6. Maraknya berita hoax media sosial terkait dengan perkembangan, pelaksanaan pilkada yang perlu mendapat perhatian serta tindaklanjut penegakan hukum dan informasi terkait adanya anggota masyarakat yang dicurigai terpapar covid-19. Sehingga, dapat menimbulkan keresahan ditengah masyarakat
7. Terkait pelaksanaan proyek jalan Mooat-Atoga, adanya klaim masyarakat atas kepemilikan lahan dimana lahan tersebut berada pada Hutan Produksi Terbatas, (HPT)
8. Perlunya diaktifkan kembali Pos Kamling di setiap desa
9. Mengantisipasi kekurangan tenaga medis, dalam menanggulangi perkembangan covid-19, terutama edukasi terhadap penanggulangan covid
10. Maraknya perambahan hutan ilegal loging, yang berdampak pada rawan timbulnya bencana alam di Boltim
11. Kesiap siagaan BPBD dalam menghadapi perubahan cuaca ekstrim di Boltim
12. Masih adanya nelayan yang menggunakan bahan peledak bom, dalam penangkapan ikan yang dapat mengakibatkan kerusakan ekosistem laut
13. Adanya keluhan dari petani, terkait kelangkaan pupuk bersubsidi sehingga menperngaruhi produksi hasil pertanian di Kabupaten Boltim
14. Maraknya penggunaan miras, dan zat adiktif atau narkoba oleh generasi muda
15. Antisipasi terkait isu-isu negatif terkait, suku agama dan ras dalam menghadapi pilkada gubernur, bupati dan walikota.

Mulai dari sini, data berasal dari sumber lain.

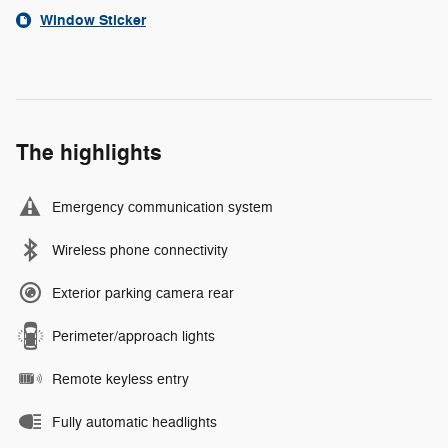
Window Sticker
The highlights
Emergency communication system
Wireless phone connectivity
Exterior parking camera rear
Perimeter/approach lights
Remote keyless entry
Fully automatic headlights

Hal-hal tersebut, yang dibahas dan disepakati untuk ditindaklanjuti oleh pihak terkait/stake holder.

Rakor ini dihadiri oleh Bupati, Ketua DPR, Kapolres, unsur KPU, Bawaslu Boltim, Dandim Bolaang Mongondow yang diwakili Perwira Penghubung, Asisten, Staf Khusus Bupati Bidang Hukum, dan kepala OPD, beserta para camat.